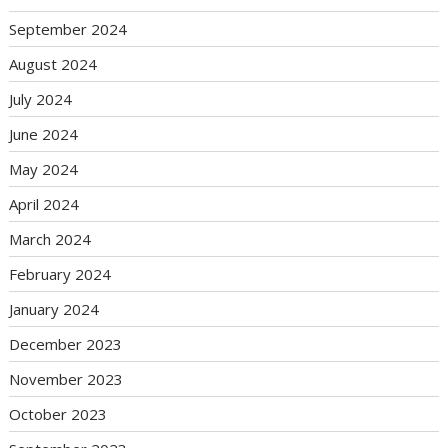
September 2024
August 2024
July 2024
June 2024
May 2024
April 2024
March 2024
February 2024
January 2024
December 2023
November 2023
October 2023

**Exercise instructions**
Leave the pictures out and reproduce all of the records exactly.

**Exercise solution**
September 2024
August 2024
July 2024
June 2024
May 2024
April 2024
March 2024
February 2024
January 2024
December 2023
November 2023
October 2023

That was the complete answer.